Yet again... okay i actually never got to talk to her as much all.

but she is a person i want to thank alot.

under my ''gmoding'' of pawnies, she helped me hex them, and many more of them after that :D

but most of all, she was one of my biggest inspiration i've had within the gmod community.

her pictures was just inspiring, and it keept me going, maby one day i'll get as good as that.

But i feel like i didn't get the thank her enough for the hard work she did for me, and thank her for all the help she gave.
so i'm sorry, that the only thank you i can give is... well a thank you -3-

i hope you keep up being awesome and keep up that good work of yours.

:icondarkwraith-turk:

YET again, only got to talk to him true some games.
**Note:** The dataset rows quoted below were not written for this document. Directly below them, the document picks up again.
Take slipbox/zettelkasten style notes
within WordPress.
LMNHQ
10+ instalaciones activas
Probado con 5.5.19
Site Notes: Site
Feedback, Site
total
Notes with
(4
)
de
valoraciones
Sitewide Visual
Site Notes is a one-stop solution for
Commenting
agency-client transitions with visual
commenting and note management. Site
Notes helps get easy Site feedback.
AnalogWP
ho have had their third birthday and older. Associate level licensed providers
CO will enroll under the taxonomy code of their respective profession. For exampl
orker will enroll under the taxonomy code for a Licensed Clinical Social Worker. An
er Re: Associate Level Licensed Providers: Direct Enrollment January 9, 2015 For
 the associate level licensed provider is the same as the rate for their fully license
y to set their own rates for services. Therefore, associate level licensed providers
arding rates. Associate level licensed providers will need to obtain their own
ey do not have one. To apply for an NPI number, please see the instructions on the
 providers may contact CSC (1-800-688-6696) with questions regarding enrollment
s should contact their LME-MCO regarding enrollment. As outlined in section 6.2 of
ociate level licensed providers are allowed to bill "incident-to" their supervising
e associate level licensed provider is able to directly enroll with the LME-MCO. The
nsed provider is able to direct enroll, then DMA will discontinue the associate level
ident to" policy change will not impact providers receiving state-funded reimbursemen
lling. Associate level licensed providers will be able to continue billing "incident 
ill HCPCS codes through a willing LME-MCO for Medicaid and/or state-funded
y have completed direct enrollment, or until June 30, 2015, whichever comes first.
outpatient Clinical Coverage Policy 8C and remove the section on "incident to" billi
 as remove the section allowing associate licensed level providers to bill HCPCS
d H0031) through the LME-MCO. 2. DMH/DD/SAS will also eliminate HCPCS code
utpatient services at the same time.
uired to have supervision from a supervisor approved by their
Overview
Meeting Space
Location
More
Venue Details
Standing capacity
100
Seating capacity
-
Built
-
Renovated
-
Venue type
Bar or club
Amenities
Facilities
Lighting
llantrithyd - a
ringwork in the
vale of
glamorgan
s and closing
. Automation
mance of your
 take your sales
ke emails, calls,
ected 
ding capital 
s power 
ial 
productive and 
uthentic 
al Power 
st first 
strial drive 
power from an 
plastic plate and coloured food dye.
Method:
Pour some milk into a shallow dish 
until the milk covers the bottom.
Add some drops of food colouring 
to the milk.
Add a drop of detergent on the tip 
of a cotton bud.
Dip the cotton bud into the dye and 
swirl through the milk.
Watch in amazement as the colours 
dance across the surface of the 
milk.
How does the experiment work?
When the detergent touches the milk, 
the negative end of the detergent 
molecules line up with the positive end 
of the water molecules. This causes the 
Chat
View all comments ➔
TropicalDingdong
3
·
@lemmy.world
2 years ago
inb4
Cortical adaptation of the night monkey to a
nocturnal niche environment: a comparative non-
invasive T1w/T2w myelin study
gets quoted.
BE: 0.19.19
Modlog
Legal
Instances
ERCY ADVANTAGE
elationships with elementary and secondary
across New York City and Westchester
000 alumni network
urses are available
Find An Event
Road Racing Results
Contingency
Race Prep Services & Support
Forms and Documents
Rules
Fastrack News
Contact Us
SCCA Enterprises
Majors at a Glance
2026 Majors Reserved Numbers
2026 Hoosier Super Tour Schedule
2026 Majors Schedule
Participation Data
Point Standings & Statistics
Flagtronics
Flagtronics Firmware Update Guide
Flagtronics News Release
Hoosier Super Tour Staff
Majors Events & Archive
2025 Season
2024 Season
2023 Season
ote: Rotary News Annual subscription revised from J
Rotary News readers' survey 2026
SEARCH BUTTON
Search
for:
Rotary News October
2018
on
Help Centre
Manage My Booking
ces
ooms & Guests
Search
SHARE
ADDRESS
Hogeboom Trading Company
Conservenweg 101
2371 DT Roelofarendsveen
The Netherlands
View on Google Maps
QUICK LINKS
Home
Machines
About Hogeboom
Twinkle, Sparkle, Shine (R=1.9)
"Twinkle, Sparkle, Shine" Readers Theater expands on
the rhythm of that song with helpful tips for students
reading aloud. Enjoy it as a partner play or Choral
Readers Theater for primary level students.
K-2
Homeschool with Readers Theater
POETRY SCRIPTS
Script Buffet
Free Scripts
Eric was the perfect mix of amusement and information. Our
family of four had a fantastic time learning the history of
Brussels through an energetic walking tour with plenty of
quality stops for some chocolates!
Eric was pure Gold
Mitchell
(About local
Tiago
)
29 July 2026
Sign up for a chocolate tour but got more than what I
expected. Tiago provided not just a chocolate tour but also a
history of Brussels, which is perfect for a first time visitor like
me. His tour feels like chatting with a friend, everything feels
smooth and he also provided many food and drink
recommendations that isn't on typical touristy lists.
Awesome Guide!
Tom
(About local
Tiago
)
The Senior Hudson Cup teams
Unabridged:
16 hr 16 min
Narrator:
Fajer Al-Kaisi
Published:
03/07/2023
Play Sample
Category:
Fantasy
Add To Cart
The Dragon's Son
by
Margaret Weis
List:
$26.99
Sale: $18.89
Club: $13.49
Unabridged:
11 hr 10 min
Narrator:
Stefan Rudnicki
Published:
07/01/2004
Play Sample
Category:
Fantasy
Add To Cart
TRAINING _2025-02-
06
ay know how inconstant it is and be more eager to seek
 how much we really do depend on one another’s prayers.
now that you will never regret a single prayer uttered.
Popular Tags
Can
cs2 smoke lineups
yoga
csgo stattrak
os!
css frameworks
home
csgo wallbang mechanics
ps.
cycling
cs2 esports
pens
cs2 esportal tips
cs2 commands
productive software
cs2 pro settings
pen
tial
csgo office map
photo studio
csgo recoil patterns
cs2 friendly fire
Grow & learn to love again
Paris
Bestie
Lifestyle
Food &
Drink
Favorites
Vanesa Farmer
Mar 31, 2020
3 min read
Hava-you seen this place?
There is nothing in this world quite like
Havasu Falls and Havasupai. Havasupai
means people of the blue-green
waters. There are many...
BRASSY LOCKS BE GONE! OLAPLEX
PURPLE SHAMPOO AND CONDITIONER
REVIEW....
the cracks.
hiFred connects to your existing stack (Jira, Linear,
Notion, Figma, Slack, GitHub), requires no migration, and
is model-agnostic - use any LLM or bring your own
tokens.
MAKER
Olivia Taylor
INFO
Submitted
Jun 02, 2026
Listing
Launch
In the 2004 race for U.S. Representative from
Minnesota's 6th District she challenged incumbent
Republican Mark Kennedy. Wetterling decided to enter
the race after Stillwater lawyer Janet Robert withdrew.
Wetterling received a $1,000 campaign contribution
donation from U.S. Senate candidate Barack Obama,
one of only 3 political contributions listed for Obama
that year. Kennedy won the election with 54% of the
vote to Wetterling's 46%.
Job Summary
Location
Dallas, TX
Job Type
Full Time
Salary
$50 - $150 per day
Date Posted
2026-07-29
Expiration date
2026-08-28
I want to thank him alot, since i feel like it's thanks to him i actually Got to were i am today.

And also, his awesome pictures became a inspiration, and also helped me keep moving.

wich we could talk, maby also take some games, but i guess that's never going to happen -3-

well anyhow, you also keep up that awesome work ,3

:iconnotchthegreat:

Also a guy that i never got to talk to, and when we can i don't have the time -3-

well anyhow, Notch is a man with alot of awesome ideas, but i feel like he dosn't get alot of the attention that he could get.

anyhow, he's lately started up some groups, and they relay made my brain go nutz with ideas ,3 

:iconstormbadger:

Still own me some Warhammer and skullgirls matches mate ,3

i never got to talk to him, mostly because of him living in a time line that is not going well with mine -3-

i hope one of thies days we can get some of dem matches done mate ,3

there is someone i want to say sorry too aswell

:iconlolotovspocktale:

we had a tennis once, that i started, but i never got to do my part... the reason i didn't it just started to feel wrong for me, and i don't know why, anyhow, what i want to say sorry for is that, mostly that i started it, since that was a dumb idea of mine -3- and mostly mostly, that i never told you that i stoped it -3- i waz dummy and i iz sowwy for wasting you're time.

Too the man that once wass Artuur.

Yeah i'm saying sorry too this guy, i know he's back on dev, but don't know his account.

anyhow. though he started it with me, i still kinda feel sorry for joing others and bulling him the way i did, i should have just ignored him, but i did what i shouldn't i was mean.

anyway, if you read it, i'm sorry that i snaped back at you, it was childish off me, and i hope we can finally bury that damn axe XD

......
crap i don't know if it was any other people ....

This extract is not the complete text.